Leading innovators whose roots date back to the early 20th century have come together to seed the same spirit in those of the 21st.

The Lubrizol Foundation, The Kent H. Smith Charitable Trust and The Kelvin and Eleanor Smith Foundation have committed a total of $2 million for think[ box ], Case Western Reserve’s seven-story, $35 million project devoted to creativity, product development and entrepreneurship.

“We are extremely honored to receive this significant award from The Lubrizol Foundation and the Kent and Kelvin Smith Foundations, as it furthers our vision of bringing think[ box ] to full capacity to inspire, facilitate and encourage innovation, from idea to established startup, all under one roof,” said Barbara R. Snyder, president, Case Western Reserve University. “The investment magnificently upholds the corporation and family’s respective legacies and visions. It is only fitting for Case Western Reserve student teams to work on the next great Northeast Ohio innovation success story and pursue their entrepreneurial dreams under the Lubrizol and Smith Foundations’ names.”

The Lubrizol Foundation contributed a leadership grant of $1 million and The Kent H. Smith Charitable Trust and the Kelvin and Eleanor Smith Foundation each contributed $500,000.
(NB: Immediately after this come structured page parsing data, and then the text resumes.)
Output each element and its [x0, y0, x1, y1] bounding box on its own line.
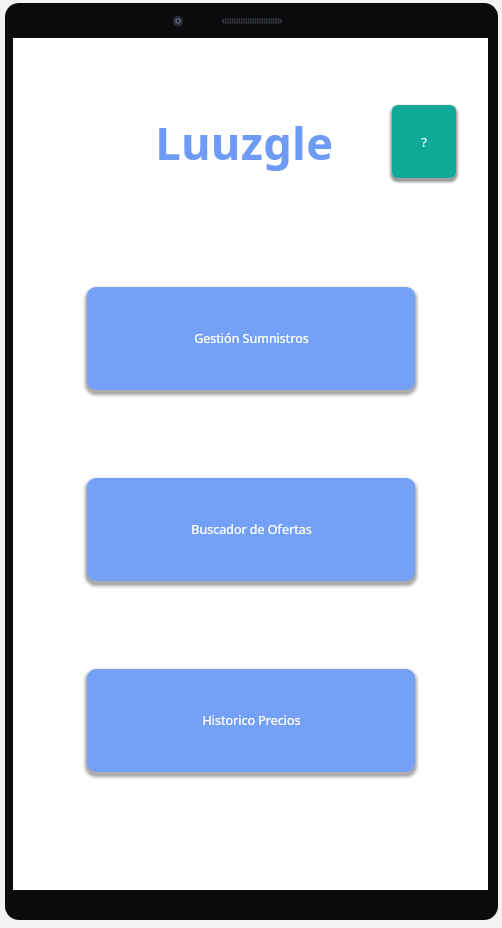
staticText: Luuzgle: [155, 112, 334, 173]
staticText: Historico Precios: [202, 712, 301, 729]
button[interactable]: Gestión Sumnistros: [87, 287, 415, 390]
button[interactable]: Buscador de Ofertas: [87, 478, 415, 581]
button[interactable]: Ayuda: [392, 105, 456, 178]
staticText: ?: [421, 133, 427, 151]
staticText: Gestión Sumnistros: [194, 330, 309, 347]
button[interactable]: Historico Precios: [87, 669, 415, 772]
staticText: Buscador de Ofertas: [191, 521, 312, 538]
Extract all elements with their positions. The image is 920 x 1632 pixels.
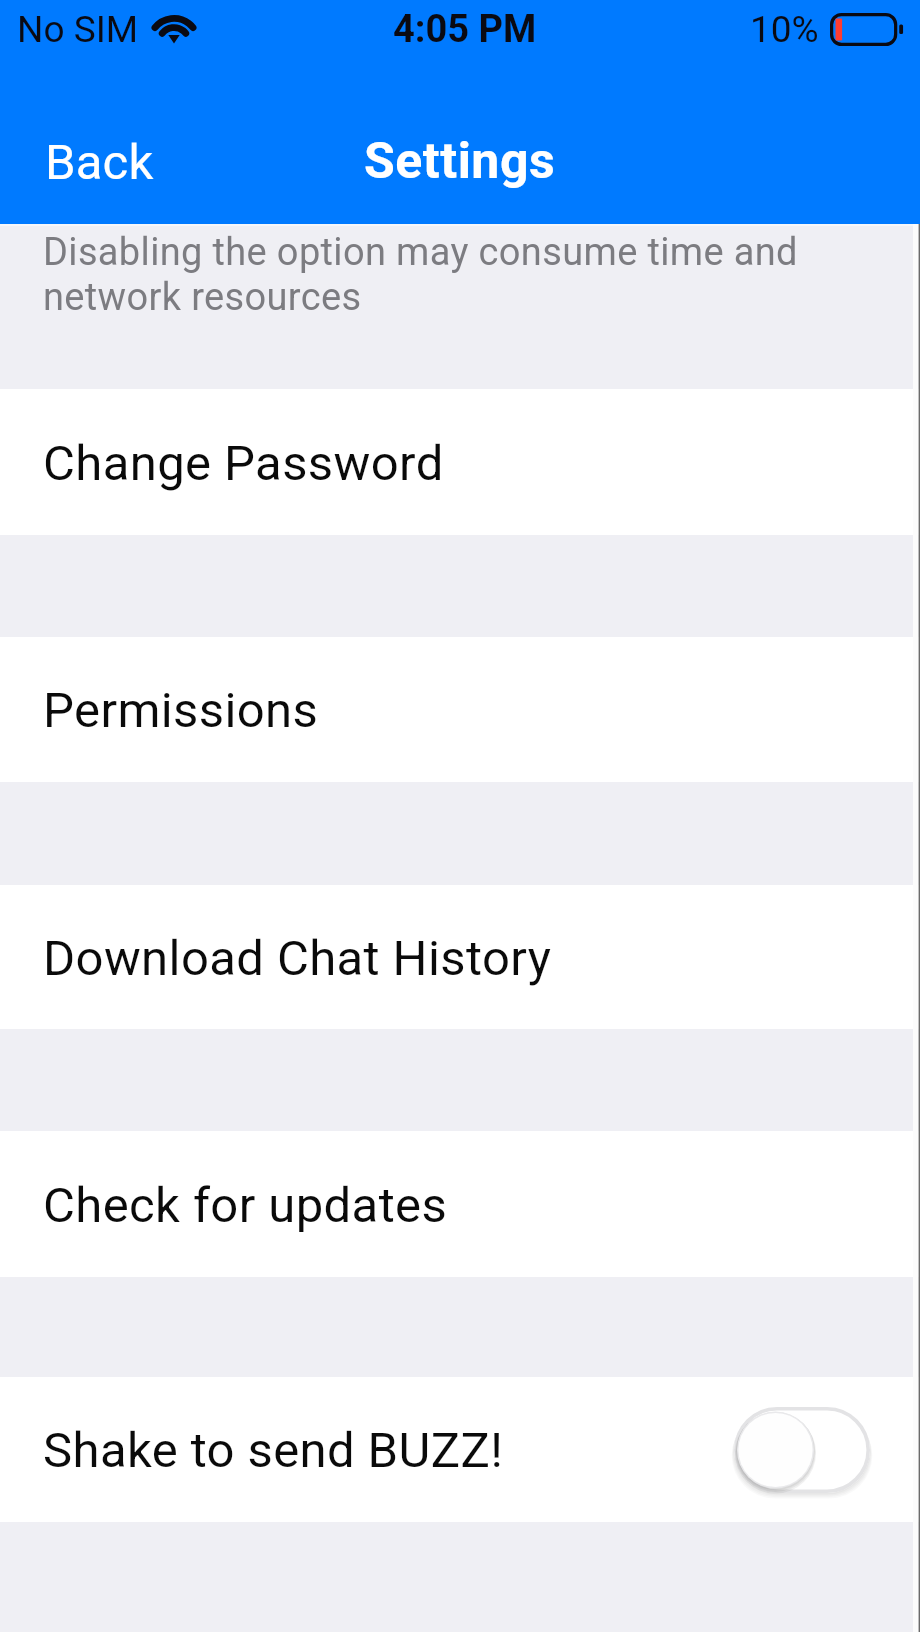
staticText: No SIM bbox=[17, 8, 139, 51]
staticText: Download Chat History bbox=[43, 930, 552, 987]
staticText: Permissions bbox=[43, 682, 319, 739]
button[interactable]: Download Chat History bbox=[0, 885, 920, 1029]
button[interactable]: Check for updates bbox=[0, 1131, 920, 1277]
staticText: 4:05 PM bbox=[393, 7, 537, 52]
button[interactable]: Permissions bbox=[0, 637, 920, 782]
button[interactable]: Change Password bbox=[0, 389, 920, 535]
staticText: Change Password bbox=[43, 435, 444, 492]
button[interactable]: Shake to send BUZZ! bbox=[0, 1377, 920, 1522]
button[interactable]: Back bbox=[0, 114, 194, 224]
staticText: 10% bbox=[750, 8, 819, 51]
staticText: Shake to send BUZZ! bbox=[43, 1422, 504, 1479]
button[interactable]: Shake to send BUZZ toggle bbox=[734, 1407, 870, 1493]
staticText: Back bbox=[45, 134, 154, 191]
staticText: Settings bbox=[364, 132, 556, 191]
staticText: Disabling the option may consume time an… bbox=[43, 230, 820, 320]
staticText: Check for updates bbox=[43, 1177, 448, 1234]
In recognition of the support, Case Western Reserve will name level four of think[ box ] The Lubrizol and Kent and Kelvin Smith Foundations Floor. This floor is dedicated to bringing individuals and teams together to assemble and fabricate ideas and concepts.

Brothers Kent and Kelvin Smith each earned degrees from the university (in 1917 and 1922, respectively), and joined with classmate Alex Nason and others to launch Graphite Oil Products Corp. in 1928. Nearly a century later, that startup has become Lubrizol, a multibillion-dollar global entity with some 8,000 employees. The brothers transformed their financial success into community-changing philanthropy, and Kent even went on to serve as a trustee and president at the university.

Already a pilot space less than a tenth of the size of the fully realized center, think[ box ] has drawn 3,000 visits per month and spurred multiple student startups. The initiative has won attention from the White House and national media, support from the state of the Ohio, and extraordinary foundation and individual donor investment. Renovations on the first four floors of the Richey-Mixon Building began in the fall of 2014, and that space is scheduled to open this fall. Once all of the renovations are completed, think[ box ] will be one of the largest university-based innovation centers in the world.